Work instructions — Each entry that follows is to be retyped exactly. Pictures do not belong in the copy.

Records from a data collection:
*****
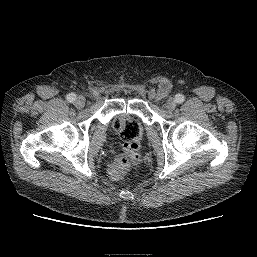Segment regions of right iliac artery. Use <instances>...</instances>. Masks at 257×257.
Wrapping results in <instances>:
<instances>
[{
	"instance_id": "1",
	"label": "right iliac artery",
	"mask_w": 257,
	"mask_h": 257,
	"mask_svg": "<svg viewBox=\"0 0 257 257\" xmlns=\"http://www.w3.org/2000/svg\"><path fill=\"white\" fill-rule=\"evenodd\" d=\"M66 98L69 102L73 103L76 99V95L74 93H70V94L67 95Z\"/></svg>"
}]
</instances>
*****
Solution for this problem —
Segment regions of right iliac artery. Use <instances>...</instances>. Masks at 257×257.
Wrapping results in <instances>:
<instances>
[{
	"instance_id": "1",
	"label": "right iliac artery",
	"mask_w": 257,
	"mask_h": 257,
	"mask_svg": "<svg viewBox=\"0 0 257 257\" xmlns=\"http://www.w3.org/2000/svg\"><path fill=\"white\" fill-rule=\"evenodd\" d=\"M66 98L69 102L73 103L76 99V95L74 93H70V94L67 95Z\"/></svg>"
}]
</instances>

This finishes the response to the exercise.